Как-то в субботу, вернувшись домой, Нана застала родителей в совсем скотском виде. Пьяный отец храпел, развалившись поперек кровати. Жерзеза, покачиваясь на стуле, мотала головой, устремив куда-то в пустоту взгляд мутных, тревожных глаз. Она даже забыла разогреть обед, — остатки рагу. Оплывшая свеча тускло освещала мерзкое убожество каморки.
— Пришла, паскуда? — пробормотала Жервеза. — Хорошо же, сейчас отец тебе покажет!
Нана не отвечала. Побледнев, она пристально разглядывала остывшую печь, пустой стол, всю эту мрачную комнату; в ней было что-то безнадежное, ужасное, — присутствие пьяной четы, дошедшей до полного одичания, лишь усиливало это впечатление. Не снимая шляпы, девушка обошла комнату, потом, стиснув зубы, открыла дверь и вышла.
— Опять уходишь? — пробормотала мать, она не в силах была повернуть голову.
— Да, забыла кое-что. Сейчас приду… До свиданья.

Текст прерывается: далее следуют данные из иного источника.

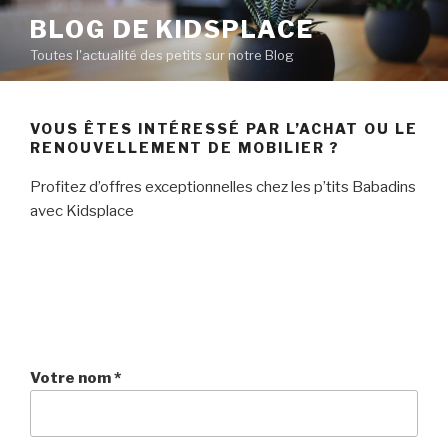
A
BLOG DE KIDSPLACE
l
Toutes l'actualité des petits sur notre Blog
l
e
r
VOUS ÊTES INTÉRESSÉ PAR L’ACHAT OU LE
a
RENOUVELLEMENT DE MOBILIER ?
u
c
Profitez d’offres exceptionnelles chez les p’tits Babadins
o
avec Kidsplace
n
t
e
n
u
p
r
Votre nom
*
i
n
c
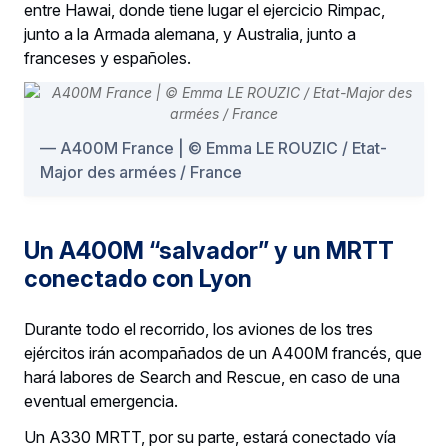
entre Hawai, donde tiene lugar el ejercicio Rimpac,
junto a la Armada alemana, y Australia, junto a
franceses y españoles.
A400M France | ©️ Emma LE ROUZIC / Etat-
Major des armées / France
Un A400M “salvador” y un MRTT
conectado con Lyon
Durante todo el recorrido, los aviones de los tres
ejércitos irán acompañados de un A400M francés, que
hará labores de Search and Rescue, en caso de una
eventual emergencia.
Un A330 MRTT, por su parte, estará conectado vía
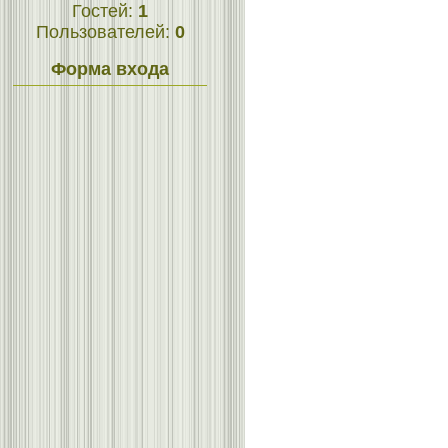
Гостей:
1
Пользователей:
0
Форма входа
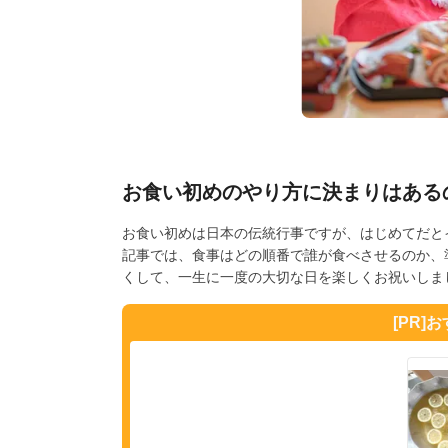
お食い初めのやり方に決まりはある
お食い初めは日本の伝統行事ですが、はじめてだと
記事では、食事はどの順番で誰が食べさせるのか、
くして、一生に一度の大切な日を楽しくお祝いしま
[PR]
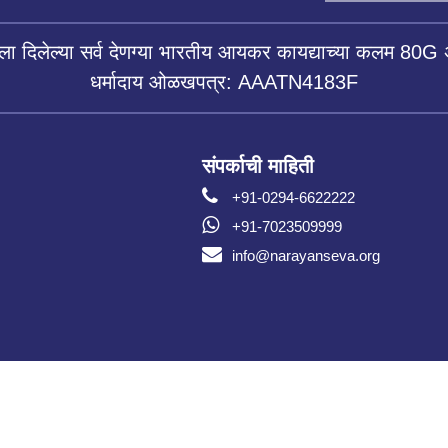
ला दिलेल्या सर्व देणग्या भारतीय आयकर कायद्याच्या कलम 80G 
धर्मादाय ओळखपत्र: AAATN4183F
संपर्काची माहिती
+91-0294-6622222
+91-7023509999
info@narayanseva.org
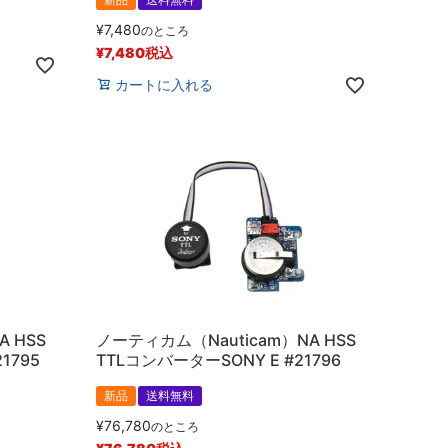
¥
7,480
のところ
¥
7,480
税込
カートに入れる
 HSS
ノーティカム（Nauticam）NA HSS
1795
TTLコンバーターSONY E #21796
新品
送料無料
¥
76,780
のところ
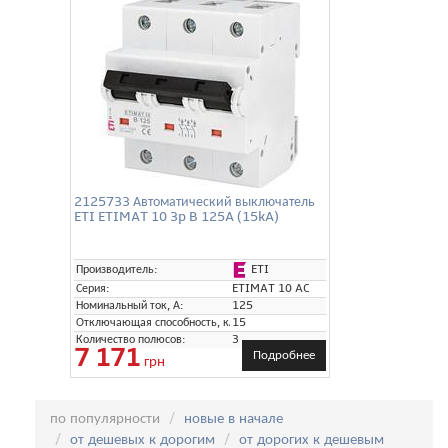
2125733 Автоматический выключатель
ETI ETIMAT 10 3p B 125A (15kA)
ETI
Производитель:
Серия:
ETIMAT 10 AC
Номинальный ток, А:
125
Отключающая способность, кА:
15
Количество полюсов:
3
7 171
Подробнее
грн
Сортировка:
по популярности
новые в начале
от дешевых к дорогим
от дорогих к дешевым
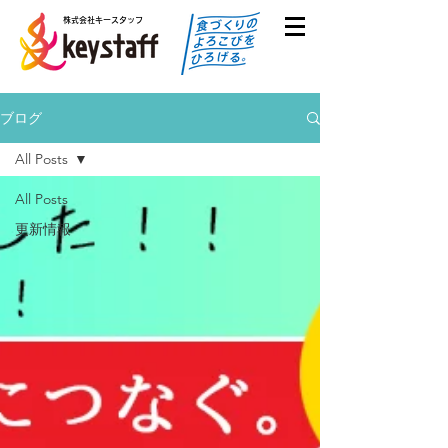
株式会社キースタッフ
ブログ
All Posts
All Posts
更新情報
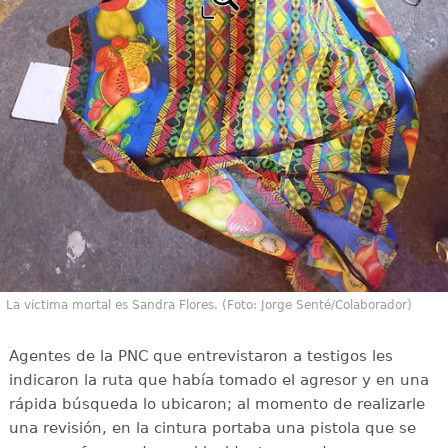
La víctima mortal es Sandra Flores. (Foto: Jorge Senté/Colaborador)
Agentes de la PNC que entrevistaron a testigos les
indicaron la ruta que había tomado el agresor y en una
rápida búsqueda lo ubicaron; al momento de realizarle
una revisión, en la cintura portaba una pistola que se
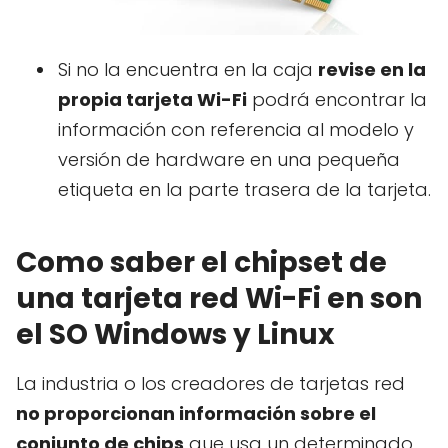
Si no la encuentra en la caja
revise en la
propia tarjeta Wi-Fi
podrá encontrar la
información con referencia al modelo y
versión de hardware en una pequeña
etiqueta en la parte trasera de la tarjeta.
Como saber el chipset de
una tarjeta red Wi-Fi en son
el SO Windows y Linux
La industria o los creadores de tarjetas red
no proporcionan información sobre el
conjunto de chips
que usa un determinado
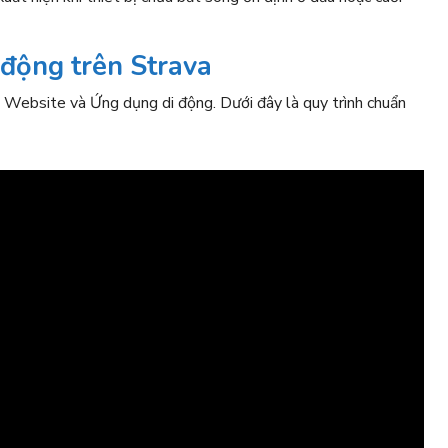
 động trên Strava
g Website và Ứng dụng di động. Dưới đây là quy trình chuẩn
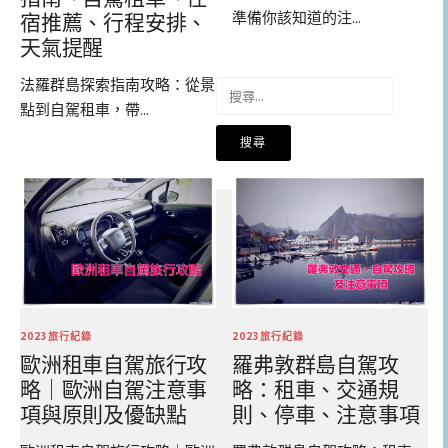
準備你該知道的注...
宿推薦、行程安排、
天氣提醒
法羅群島探索指南攻略：從景
搜
點到自駕租車，帶...
尋
關
鍵
字:
2023旅行紀錄
2023旅行紀錄
歐洲租車自駕旅行攻
羅弗敦群島自駕攻
略｜歐洲自駕注意事
略：租車、交通規
項與原則及優缺點
則、停車、注意事項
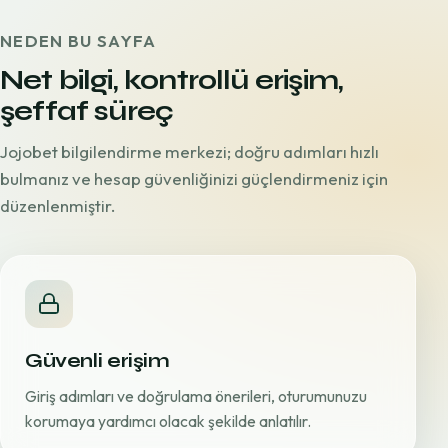
NEDEN BU SAYFA
Net bilgi, kontrollü erişim,
şeffaf süreç
Jojobet bilgilendirme merkezi; doğru adımları hızlı
bulmanız ve hesap güvenliğinizi güçlendirmeniz için
düzenlenmiştir.
Güvenli erişim
Giriş adımları ve doğrulama önerileri, oturumunuzu
korumaya yardımcı olacak şekilde anlatılır.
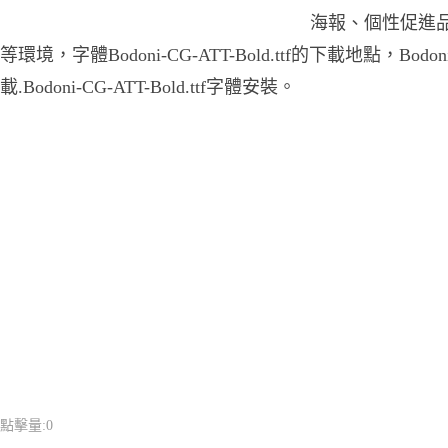
海報、個性促進
等環境，字體Bodoni-CG-ATT-Bold.ttf的下載地點，Bodoni-
載.Bodoni-CG-ATT-Bold.ttf字體安裝。
點擊量:
0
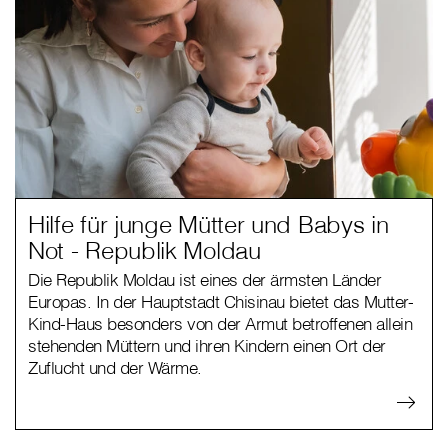
Hilfe für junge Mütter und Babys in
Not - Republik Moldau
Die Republik Moldau ist eines der ärmsten Länder
Europas. In der Hauptstadt Chisinau bietet das Mutter-
Kind-Haus besonders von der Armut betroffenen allein
stehenden Müttern und ihren Kindern einen Ort der
Zuflucht und der Wärme.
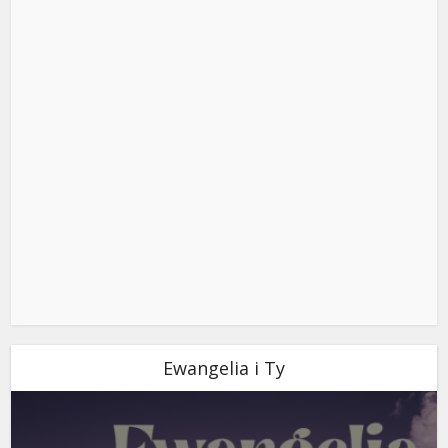
Ewangelia i Ty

И не вернулась. Наутро протрезвившиеся супруги дрались и обвиняли друг друга в бегстве Нана. Ну, теперь девчонка убежала далеко, если только она вообще еще бегает. В утешение родителям можно было сказать только то, что говорят детям об улетевшей птичке: поймать ее нетрудно, надо только насыпать ей соли на хвост. Для Жервезы это было последним и убийственным ударом; несмотря на все свое отупение, она ясно чувствовала, что после падения дочери ее еще глубже засосет трясина. Теперь она совсем одинока, у нее не осталось ребенка, с которым нужно было считаться, теперь ничто не мешало ей катиться вниз. Да, «эта гадина Нана» унесла со своими грязными юбками последние остатки ее порядочности. Жервеза пила запоем три дня. Она была в бешенстве и, сжимая кулаки, осыпала гулящую дочь отвратительной бранью. Купо сначала обегал внешние бульвары, заглядывая под шляпки всем встречным девкам, а потом совсем успокоился и снова принялся за свою трубку. Лишь изредка он вдруг вскакивал из-за стола и, потрясая ножом, кричал, что его обесчестили, но затем снова усаживался и принимался доедать суп.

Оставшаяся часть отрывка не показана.